(Stored data entries)
....
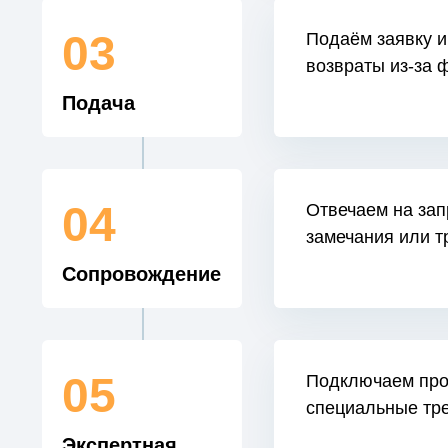
03
Подаём заявку и
возвраты из-за 
Подача
04
Отвечаем на зап
замечания или т
Сопровождение
05
Подключаем про
специальные тре
Экспертная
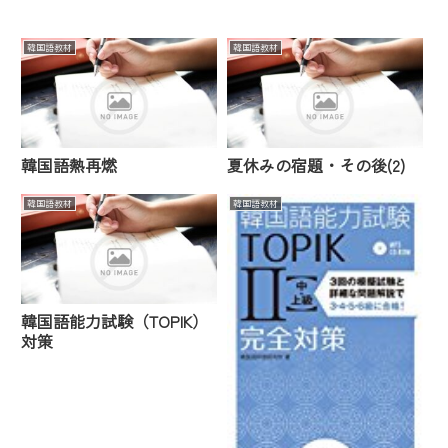
韓国語教材
韓国語教材
韓国語熱再燃
夏休みの宿題・その後(2)
韓国語教材
韓国語教材
韓国語能力試験（TOPIK）
対策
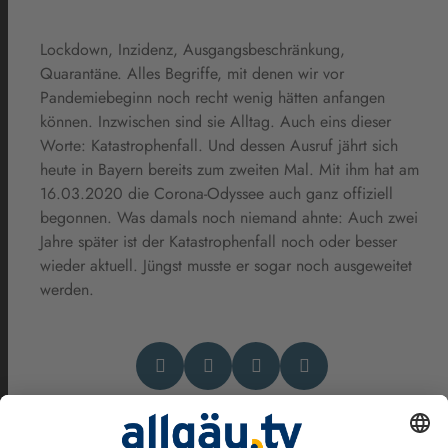
Lockdown, Inzidenz, Ausgangsbeschränkung,
Quarantäne. Alles Begriffe, mit denen wir vor
Pandemiebeginn noch recht wenig hätten anfangen
können. Inzwischen sind sie Alltag. Auch eins dieser
Worte: Katastrophenfall. Und dessen Ausruf jährt sich
heute in Bayern bereits zum zweiten Mal. Mit ihm hat am
16.03.2020 die Corona-Odyssee auch ganz offiziell
begonnen. Was damals noch niemand ahnte: Auch zwei
Jahre später ist der Katastrophenfall noch oder besser
wieder aktuell. Jüngst musste er sogar noch ausgeweitet
werden.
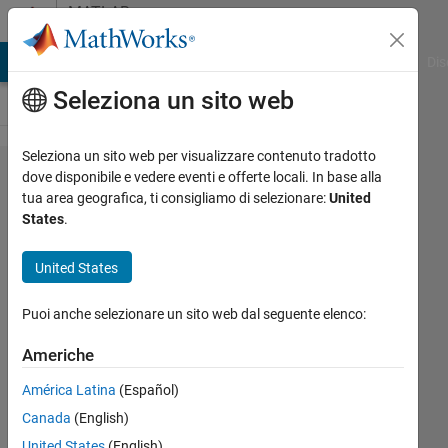
Vai al contenuto
MATLAB
Answers
ATLAB Answers
File Exchange
Cody
AI Chat Playground
Dis
Seleziona un sito web
Seleziona un sito web per visualizzare contenuto tradotto
object
dove disponibile e vedere eventi e offerte locali. In base alla
tua area geografica, ti consigliamo di selezionare:
United
classes
States
.
classification
layer must be
United States
equal in the
Puoi anche selezionare un sito web dal seguente elenco:
input
trainingData
Americhe
plus 1 for the
América Latina
(Español)
"Background"
Canada
(English)
class
United States
(English)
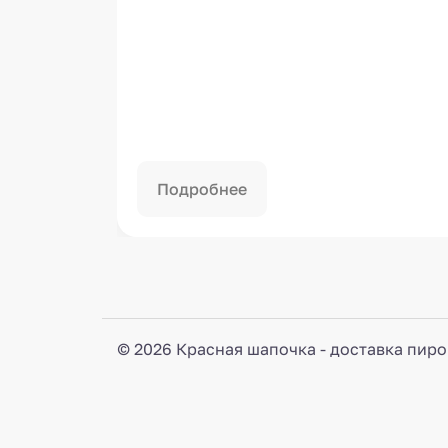
Подробнее
© 2026 Красная шапочка - доставка пиро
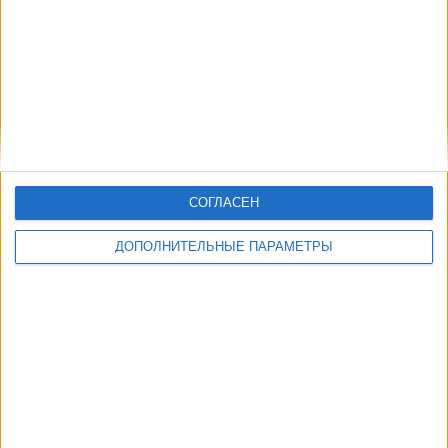
СОГЛАСЕН
ДОПОЛНИТЕЛЬНЫЕ ПАРАМЕТРЫ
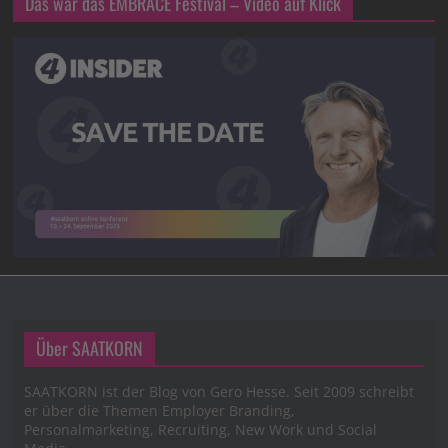
Das war das EMBRACE Festival – Video auf Klick
Über SAATKORN
SAATKORN ist der Blog von Gero Hesse. Seit 2009 schreibt
er über die Themen Employer Branding,
Personalmarketing, Recruiting, New Work und Social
....
— Directions for this task —
Set out every record exactly, images excluded.

— Answer for the task —
03
Подаём заявку и
возвраты из-за 
Подача
04
Отвечаем на зап
замечания или т
Сопровождение
05
Подключаем про
специальные тре
Экспертная
韓国語教材
韓国語教材
韓国語熱再燃
夏休みの宿題・その後(2)
韓国語教材
韓国語教材
韓国語能力試験（TOPIK）
対策
Lockdown, Inzidenz, Ausgangsbeschränkung,
Quarantäne. Alles Begriffe, mit denen wir vor
Pandemiebeginn noch recht wenig hätten anfangen
können. Inzwischen sind sie Alltag. Auch eins dieser
Worte: Katastrophenfall. Und dessen Ausruf jährt sich
heute in Bayern bereits zum zweiten Mal. Mit ihm hat am
16.03.2020 die Corona-Odyssee auch ganz offiziell
begonnen. Was damals noch niemand ahnte: Auch zwei
Jahre später ist der Katastrophenfall noch oder besser
wieder aktuell. Jüngst musste er sogar noch ausgeweitet
werden.
Vai al contenuto
MATLAB
Answers
ATLAB Answers
File Exchange
Cody
AI Chat Playground
Dis
Seleziona un sito web
Seleziona un sito web per visualizzare contenuto tradotto
object
dove disponibile e vedere eventi e offerte locali. In base alla
tua area geografica, ti consigliamo di selezionare:
United
classes
States
.
classification
layer must be
United States
equal in the
Puoi anche selezionare un sito web dal seguente elenco:
input
trainingData
Americhe
plus 1 for the
América Latina
(Español)
"Background"
Canada
(English)
class
United States
(English)
Подробнее
© 2026 Красная шапочка - доставка пиро
СОГЛАСЕН
ДОПОЛНИТЕЛЬНЫЕ ПАРАМЕТРЫ
Das war das EMBRACE Festival – Video auf Klick
Über SAATKORN
SAATKORN ist der Blog von Gero Hesse. Seit 2009 schreibt
er über die Themen Employer Branding,
Personalmarketing, Recruiting, New Work und Social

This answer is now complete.